Bij zowel kleuters en kinderen als ook bij volwassenen en ouderen
kunnen taalproblemen voorkomen.
Een normale taalontwikkeling verloopt in stapjes.
Eerst moet je de taal, de woorden en zinnen leren begrijpen (= taalbegrip).
Lichaamstaal en een goed gehoor spelen hierbij een belangrijke rol.
Pas daarna zal je die taal ook zelf kunnen hanteren.
Aanvankelijk zijn het slechts woorden die we gebruiken om iets duidelijk te maken.
Wat later vormen we korte zinnetjes. Deze worden steeds langer en complexer.
Ook leren we om de zinnen en woorden aan elkaar aan te passen: te verbuigen en te vervoegen. Zo is het gebruik van de juiste lidwoorden, voorzetsels en voornaamwoorden en het omzetten van de ik vorm naar de hij/zij vorm, van enkelvoud naar meervoud, van tegenwoordige tijd naar verleden tijd een hele klus. Maar stilaan verbetert het taalgevoel.

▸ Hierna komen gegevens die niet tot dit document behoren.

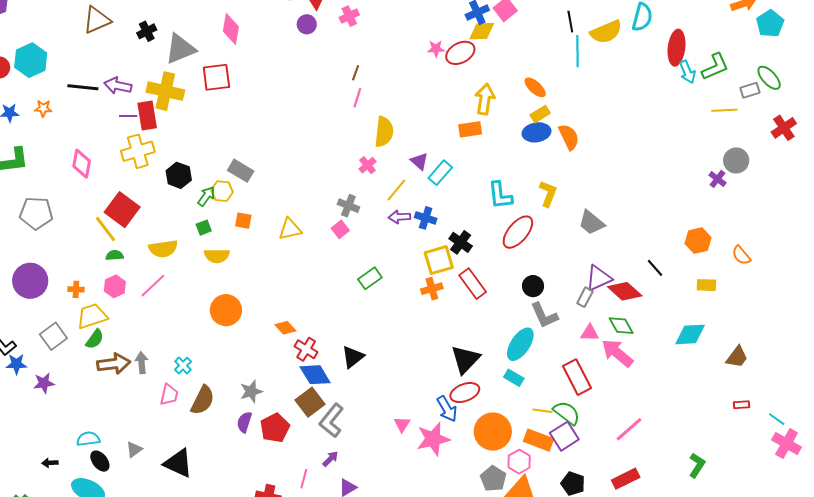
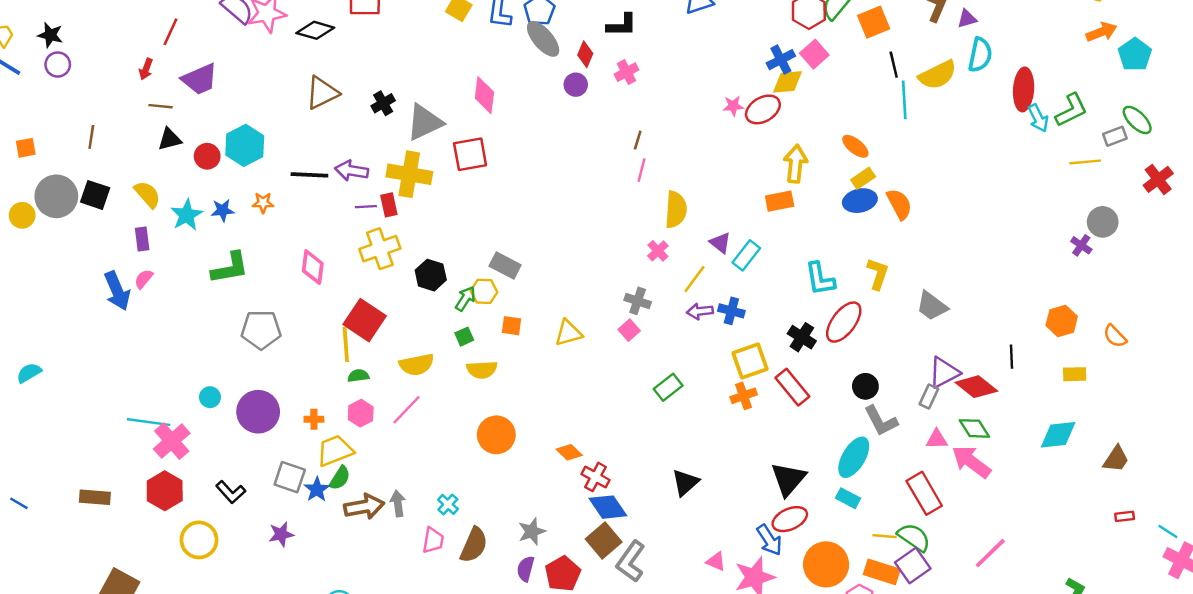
red rectangle: (147, 116) -> (389, 205), size x0.7
yellow line: (106, 229) -> (346, 344), turned 36
black cross: (461, 242) -> (802, 337), moved
black line: (655, 268) -> (1011, 357), turned 42
gray square: (53, 336) -> (290, 477), turned -32
black triangle: (353, 357) -> (685, 483), moved
blue star: (16, 364) -> (317, 489), moved, turned -30
pink triangle: (402, 424) -> (716, 561), turned -36

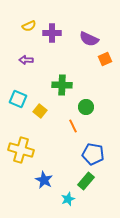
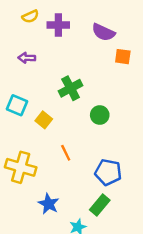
orange square: (105, 59) -> (123, 57), turned 32
green cross: (62, 85) -> (71, 88), turned -30
orange line: (73, 126) -> (66, 153), moved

Bij een normale taalontwikkeling is niet alleen het verbreden van woordenschat, het toepassen van de juiste zinsbouw en morfologie van belang. Ook deze taal op een gepaste manier gebruiken tijdens sociale interacties is belangrijk om tot een goede communicatie te komen.
In veel gevallen gaan deze problemen gepaard met spraakmoeilijkheden. Ook daar wordt dan uiteraard aan gewerkt .
Kinderen met een al dan niet neurologische ontwikkelingsstoornis zoals bv. nld, autisme,.. kampen ook vaak met deze problemen en kunnen natuurlijk ook voor logopedie in aanmerking komen.
Ook dan wordt aan de hand van een grondig gestandaardiseerd onderzoek een therapieplan opgesteld. En volgt er een behandeling op maat.